Pauschalisierungen sind schädlich, und eine Einschränkung der Wissenschaftsfreiheit ist für die Universitätsleitung nicht akzeptabel. Deshalb lehnen wir den geforderten Boykott ab. Analog lehnen wir auch einen Boykott palästinensischer Wissenschaftsinstitutionen ab. Der Ausschluss und die Diskriminierung von Personen oder Institutionen, die Teil der akademischen Gemeinschaft sind, aufgrund ihrer Nationalität widersprechen jeglichen akademischen Werten. Dies haben wir den beiden Organisationen mitgeteilt und werden dies auch allen weiteren Anfragenden so mitteilen. Die akademische Zusammenarbeit beinhaltet immer auch den wechselseitigen Austausch und die Förderung des gegenseitigen Verständnisses. Wenn wir diese Brücken abreissen lassen, tragen wir nicht zur Konfliktlösung bei. Beziehungen zu Personen, die unsere akademischen Werte teilen, sollten wir nicht aufgeben.

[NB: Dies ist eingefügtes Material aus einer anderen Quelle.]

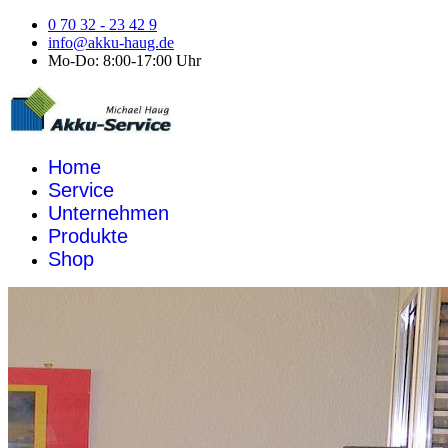
0 70 32 - 23 42 9
info@akku-haug.de
Mo-Do: 8:00-17:00 Uhr
Home
Service
Unternehmen
Produkte
Shop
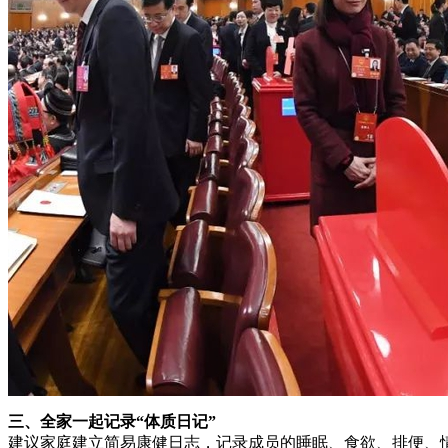
三、全家一起记录“体质日记”
建议家庭建立简易康健日志，记录成员的睡眠、食欲、排便、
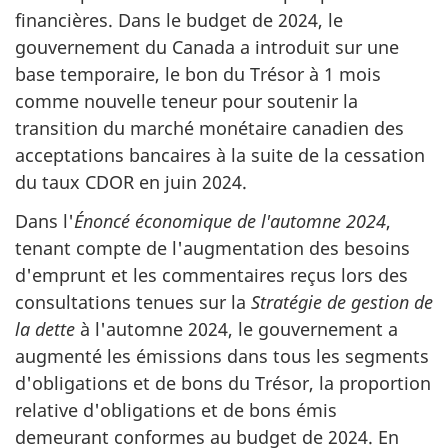
financières. Dans le budget de 2024, le
gouvernement du Canada a introduit sur une
base temporaire, le bon du Trésor à 1 mois
comme nouvelle teneur pour soutenir la
transition du marché monétaire canadien des
acceptations bancaires à la suite de la cessation
du taux CDOR en juin 2024.
Dans l'
Énoncé économique de l'automne 2024
,
tenant compte de l'augmentation des besoins
d'emprunt et les commentaires reçus lors des
consultations tenues sur la
Stratégie de gestion de
la dette
à l'automne 2024, le gouvernement a
augmenté les émissions dans tous les segments
d'obligations et de bons du Trésor, la proportion
relative d'obligations et de bons émis
demeurant conformes au budget de 2024. En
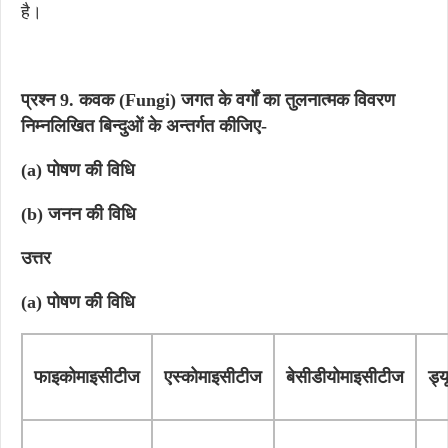
है।
प्रश्न 9. कवक (Fungi) जगत के वर्गों का तुलनात्मक विवरण
निम्नलिखित बिन्दुओं के अन्तर्गत कीजिए-
(a) पोषण की विधि
(b) जनन की विधि
उत्तर
(a) पोषण की विधि
फाइकोमाइसीटीज
एस्कोमाइसीटीज
बेसीडीयोमाइसीटीज
ड्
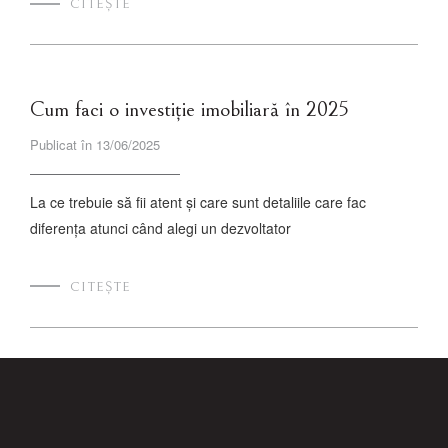
CITEȘTE
Cum faci o investiție imobiliară în 2025
Publicat în 13/06/2025
La ce trebuie să fii atent și care sunt detaliile care fac
diferența atunci când alegi un dezvoltator
CITEȘTE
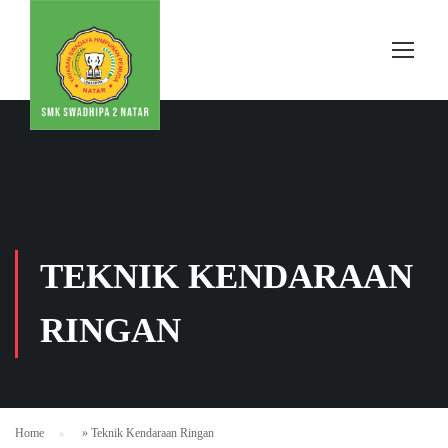
TEKNIK KENDARAAN
RINGAN
Home
»
Teknik Kendaraan Ringan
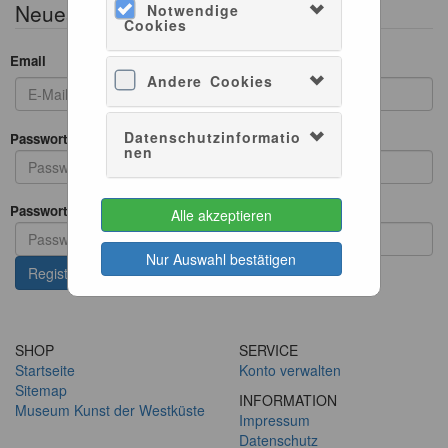
Neues Konto erstellen
Notwendige
Cookies
Email
Andere Cookies
Datenschutzinformatio
Passwort
nen
Passwort wiederholen
Alle akzeptieren
Nur Auswahl bestätigen
SHOP
SERVICE
Startseite
Konto verwalten
Sitemap
INFORMATION
Museum Kunst der Westküste
Impressum
Datenschutz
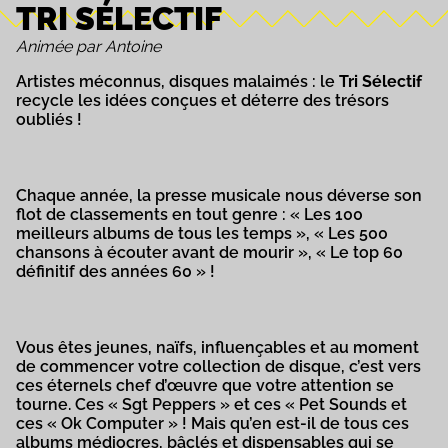
TRI SÉLECTIF
Animée par Antoine
Artistes méconnus, disques malaimés : le
Tri Sélectif
recycle les idées conçues et déterre des trésors
oubliés !
Chaque année, la presse musicale nous déverse son
flot de classements en tout genre : « Les 100
meilleurs albums de tous les temps », « Les 500
chansons à écouter avant de mourir », « Le top 60
définitif des années 60 » !
Vous êtes jeunes, naïfs, influençables et au moment
de commencer votre collection de disque, c’est vers
ces éternels chef d’œuvre que votre attention se
tourne. Ces « Sgt Peppers » et ces « Pet Sounds et
ces « Ok Computer » ! Mais qu’en est-il de tous ces
albums médiocres, bâclés et dispensables qui se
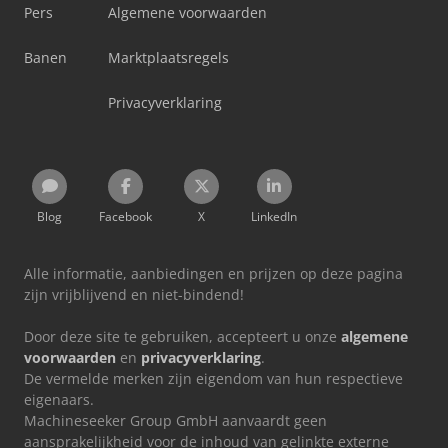
Pers
Algemene voorwaarden
Banen
Marktplaatsregels
Privacyverklaring
Blog
Facebook
X
LinkedIn
Alle informatie, aanbiedingen en prijzen op deze pagina
zijn vrijblijvend en niet-bindend!
Door deze site te gebruiken, accepteert u onze
algemene
voorwaarden
en
privacyverklaring
.
De vermelde merken zijn eigendom van hun respectieve
eigenaars.
Machineseeker Group GmbH aanvaardt geen
aansprakelijkheid voor de inhoud van gelinkte externe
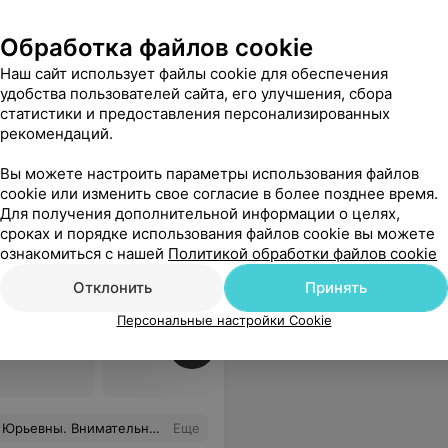
ся
Обработка файлов cookie
Наш сайт использует файлы cookie для обеспечения
удобства пользователей сайта, его улучшения, сбора
статистики и предоставления персонализированных
рекомендаций.
Вы можете настроить параметры использования файлов
cookie или изменить свое согласие в более позднее время.
Для получения дополнительной информации о целях,
сроках и порядке использования файлов cookie вы можете
есто, где заботятся о
ознакомиться с нашей
Политикой обработки файлов cookie
Отклонить
Принять
Персональные настройки Cookie
еменности
Все цены
р. Грамотный специалист. Рекомендую.
Еще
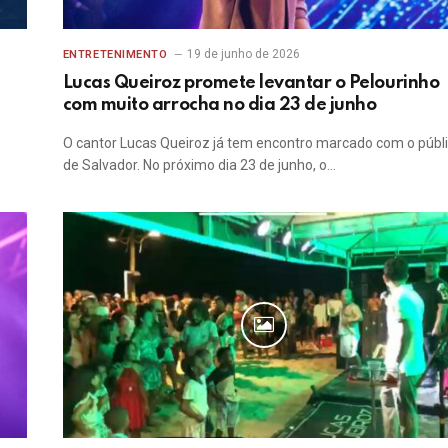
19 de junho de 2026
ENTRETENIMENTO
Lucas Queiroz promete levantar o Pelourinho
com muito arrocha no dia 23 de junho
O cantor Lucas Queiroz já tem encontro marcado com o públ
de Salvador. No próximo dia 23 de junho, o…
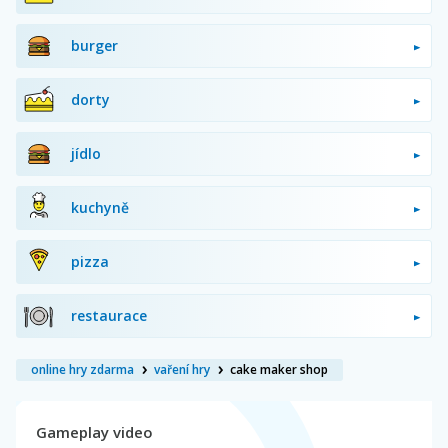
burger
dorty
jídlo
kuchyně
pizza
restaurace
online hry zdarma
vaření hry
cake maker shop
Gameplay video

Überprüft die UZH ihre Kollaborationen und ihre Zusammenarbeit mit israelischen und anderen Partnern? 

Wir überprüfen regelmässig, ob die ethischen und akademischen Werte der UZH von unseren institutionellen Partnern eingehalten werden. Zugleich beurteilen die Forschenden und Dozierenden der UZH auch selbst, wann eine Kooperation nicht mehr angezeigt ist. Momentan analysieren wir unsere internationale Ausrichtung sowie die Knowledge Security, um unsere Handlungsempfehlungen in Bezug auf eine verantwortungsvolle internationale Zusammenarbeit weiter zu verbessern.

Welche Unterstützung bietet die UZH jenen, die durch den Nahostkonflikt belastet sind? 

Unsere Beratung in den Abteilungen Global Student Experience und Global Affairs ist besonders sensibilisiert für die Bedürfnisse von Personen, die vom Nahostkonflikt betroffen sind. Im Rahmen unserer Mitgliedschaft bei der internationalen Organisation «Scholars at Risk» setzen wir uns zudem aktiv für den Schutz gefährdeter Forschender ein.

Wie pflegt die UZH den Dialog mit den betroffenen Studierendengruppen? 

Die UZH pflegt weiterhin den Dialog mit allen involvierten Studierendengruppen, insbesondere mit den Vertreterinnen und Vertretern der akkreditierten Studierendenvereine. Aktuell planen wir Dialogformate, die Raum für eine differenzierte Diskussion zum Nahostkonflikt bieten. Der VSUZH hat zusammen mit mir als Rektor und dem Zentrum für Krisenkompetenz die Mitarbeitenden sowie die Studierenden per E-Mail dazu aufgerufen, Veranstaltungen zu diesem Thema zu initiieren. Die Veranstaltungen sollen allen Studierenden und Mitarbeitenden der UZH ermöglichen, ihre Sicht auf den Nahostkonflikt einzubringen – im Sinne einer offenen und differenzierten Debatte auf der Grundlage gegenseitigen Respekts.